Império, nesse caso, não pressupunha políticas de assimilação da população conquistada. Tratava-se em grande parte de uma relação tributária: os derrotados eram transformados em pagadores de impostos. As guerras também eram uma forma de obtenção de cativos necessários ao sacrifício cerimonial. Apesar de parecer algo espantoso para a nossa sensibilidade, o sacrifício humano era uma das bases da vida religiosa de vários grupos indígenas. Para compreendê-lo, devemos evitar julgar o passado com os olhos do presente e considerá-lo no seu respectivo contexto. Na Mesoamérica, por exemplo, as imolações faziam parte de crenças muito arraigadas, compartilhadas por diferentes povos. No caso dos astecas, destacava-se a relação com o seu deus principal: Huitzilopochtli. Para garantir-lhes um caminho vitorioso, ele deveria ser satisfeito com sacrifícios constantes.

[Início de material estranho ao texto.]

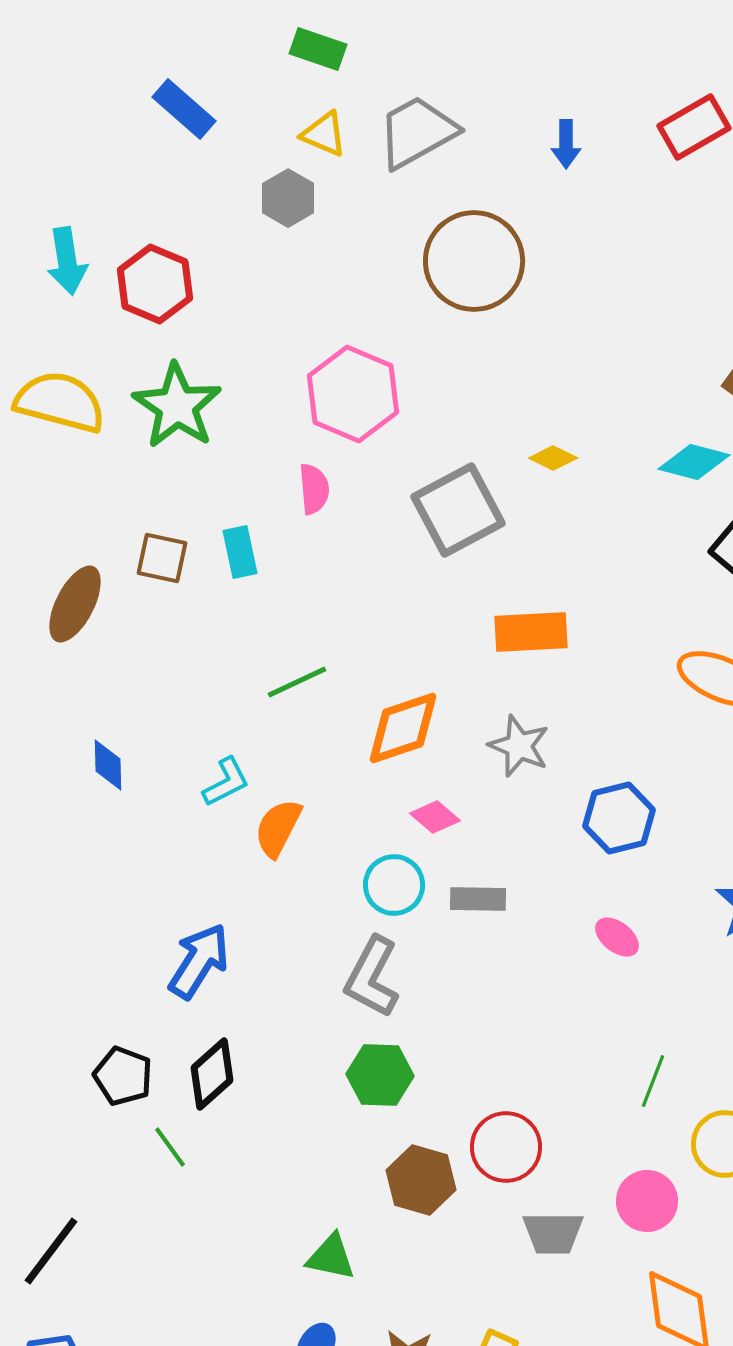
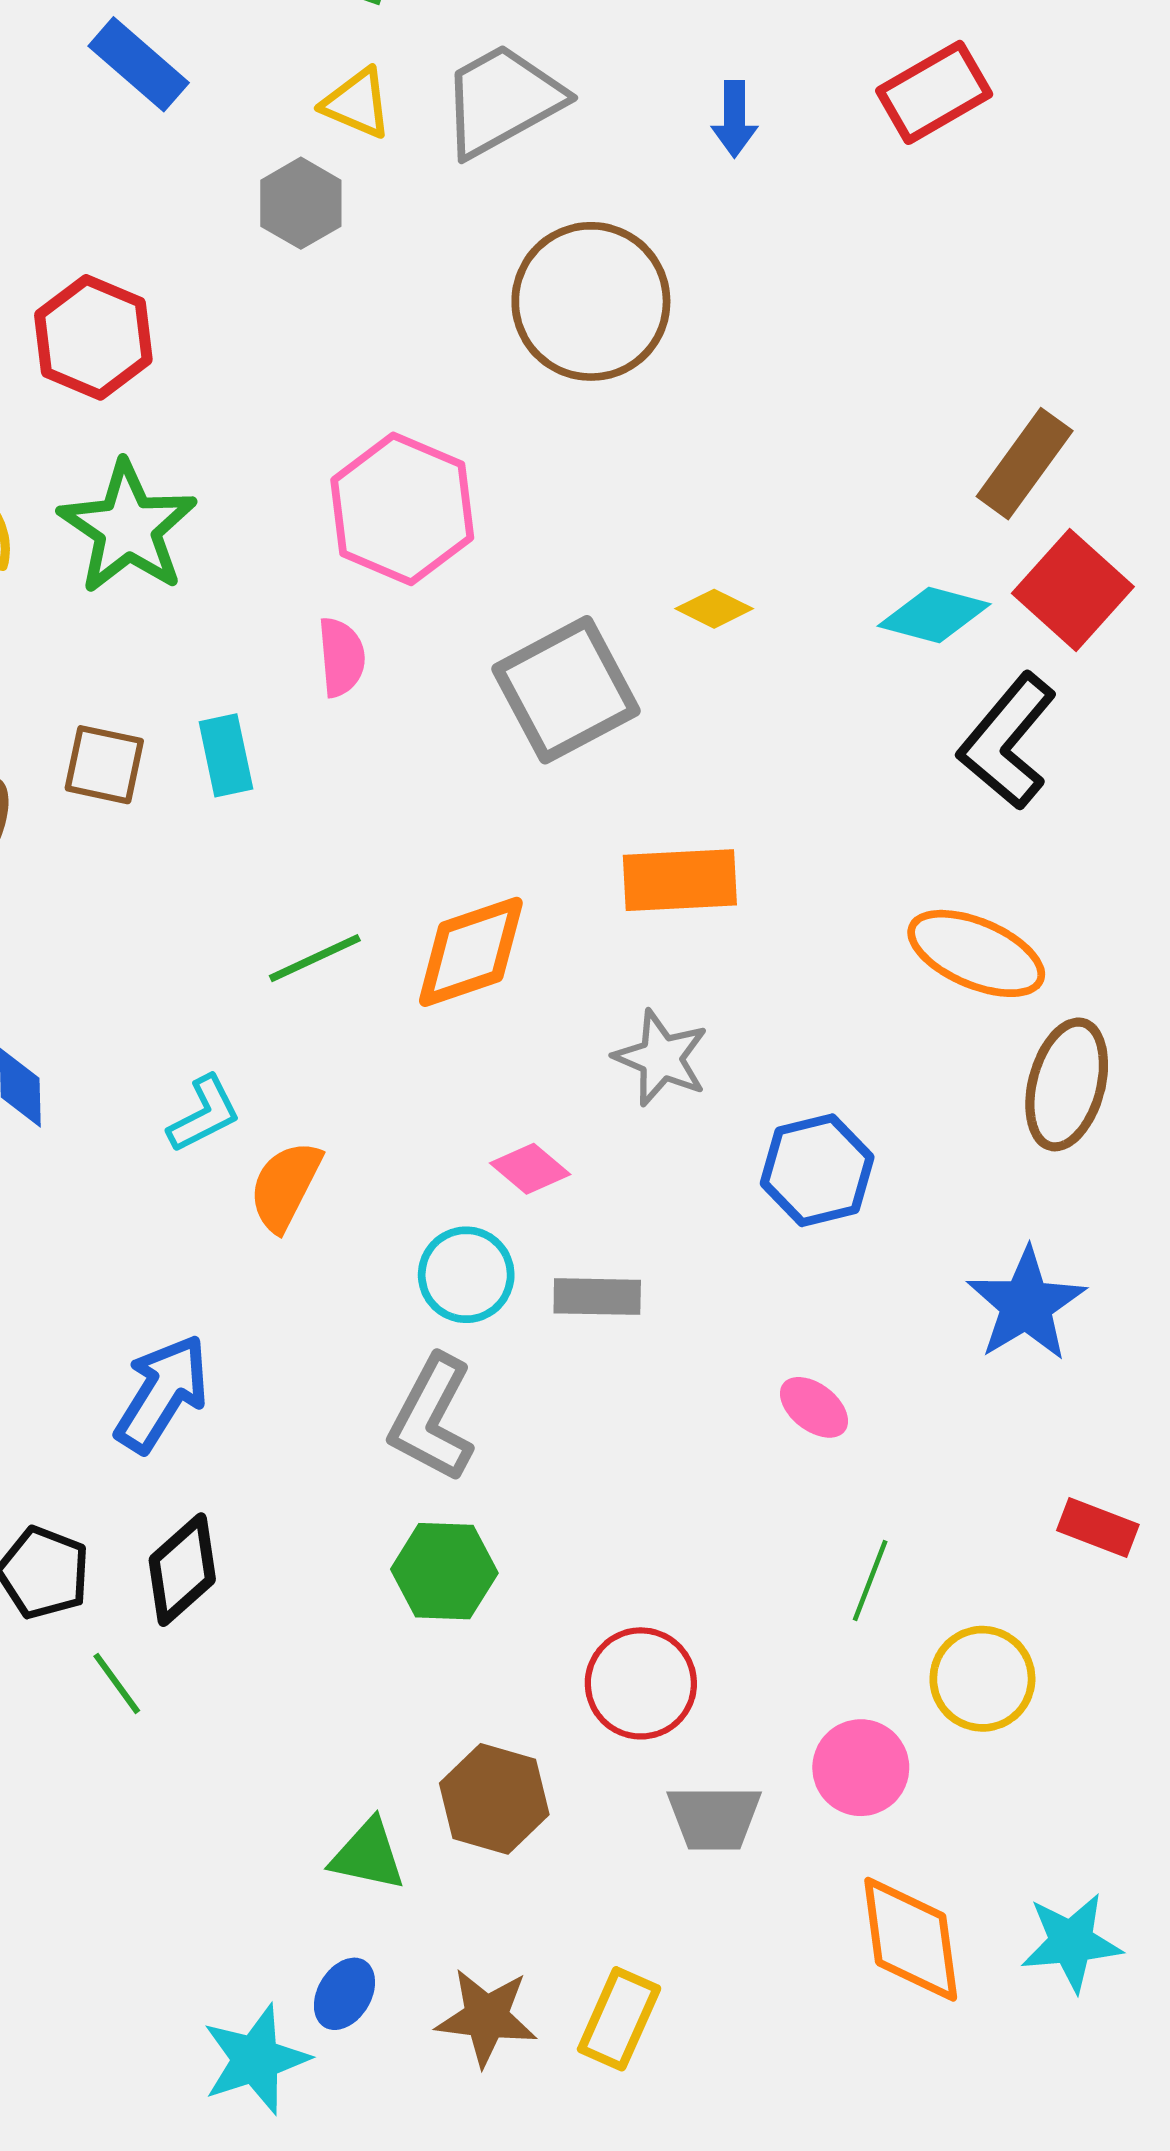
orange diamond: (403, 728) -> (471, 952), moved
pink ellipse: (617, 937) -> (814, 1407), moved
brown hexagon: (421, 1180) -> (494, 1799), moved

ÍNDIOS ALIADOS AOS EUROPEUS

Certos aspectos da lógica do império asteca viabilizaram a conquista e a construção da sociedade colonial. Como não havia maiores vínculos com o poder central, as diferentes unidades que o compunham tampouco se mostraram muito leais diante da chegada dos espanhóis.

Para muitas, em um primeiro momento, a conquista parece ter significado apenas a troca do destinatário dos tributos devidos. Porém, foi um antigo problema dos astecas que influenciou de forma fundamental na conquista: os seus inimigos tlaxcaltecas. Estes repeliram todos os intentos de domínio, derrotando-os em várias ocasiões. A chegada dos espanhóis lhes pareceu uma oportunidade de livrar-se de vez dos adversários. Então forneceram os guerreiros e as informações necessárias para Cortés preparar a investida contra Tenochtitlán. Após a vitória, os tlaxcaltecas passaram a apresentar-se como os grandes aliados dos espanhóis, com quem tinham contribuído para derrotar um inimigo em comum: os astecas.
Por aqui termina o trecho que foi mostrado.